We evaluated the therapeutic activity of these usLNPs for the treatment of HCC-bearing mice. SOR and siRNA doses were adjusted to 2.5 mg/Kg and 0.5 mg/Kg, respectively. Treatment was given on days 7,10,13,16,19,22 and 25 post tumor inoculation and the mice were terminated on the 28th day. Surprisingly, SOR+MK-siRNA combination showed ~85% eradication of the tumor compared with SOR+siCntrl (~40%) or MK-siRNA (~18%) which suggested the synergism between SOR and MK-siRNA. The treatment did not result in significant body weight loss commonly seen with ordinary chemotherapeutics suggesting the biosafety of our usLNPs. Furthermore, treatment with SOR+MK-siRNA combination resulted in 3-fold down regulation of the characteristic HCC marker, Alpha fetoprotein (AFP), and 4-fold down regulation of Osteopontin (OSP) and vascular endothelial growth factor 1 (VEGF-1).

We raised the challenge and attempted the treatment of SOR-resistant tumor. In vitro results suggested the ability of MK-siRNA to reverse the resistance to SOR in established SOR-resistant HepG2 cells.
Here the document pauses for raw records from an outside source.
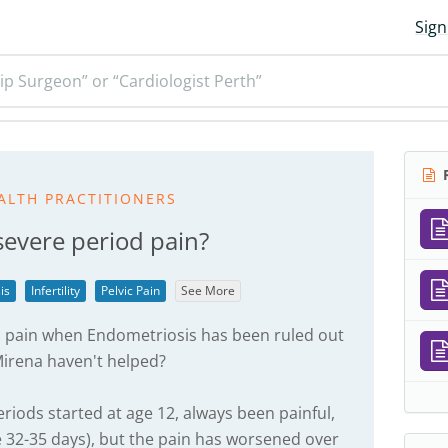
Sign
ip Surgeon” or “Cardiologist Perth”
R
ALTH PRACTITIONERS
severe period pain?
is
Infertility
Pelvic Pain
See More
 pain when Endometriosis has been ruled out
 Mirena haven't helped?
eriods started at age 12, always been painful,
e 32-35 days), but the pain has worsened over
The upregulation of MK gene by 3-folds in the resistant cell line suggested the role of MK pathway in acquiring the resistance to SOR. Surprisingly, SOR+MK-siRNA combination could eradicate SOR-resistant tumor in mice by ~70% which was almost insensitive to SOR+siCntrl at the same dose.

In conclusion, we designed LNPs for efficient and selective co-delivery of SOR and MK-siRNA to HCC both in vitro and in vivo. We reported the synergism between SOR and MK-siRNA for the first time. According to our knowledge, our system is the most efficient for siRNA delivery to HCC so far (ED50=0.1 mg/Kg). We could eradicate HCC in mice using the lowest dose of SOR so far (2.5 mg/Kg). We challenged SOR-resistant HCC for the first time. We believe that our system holds a great promise for potential clinical application in HCC treatment.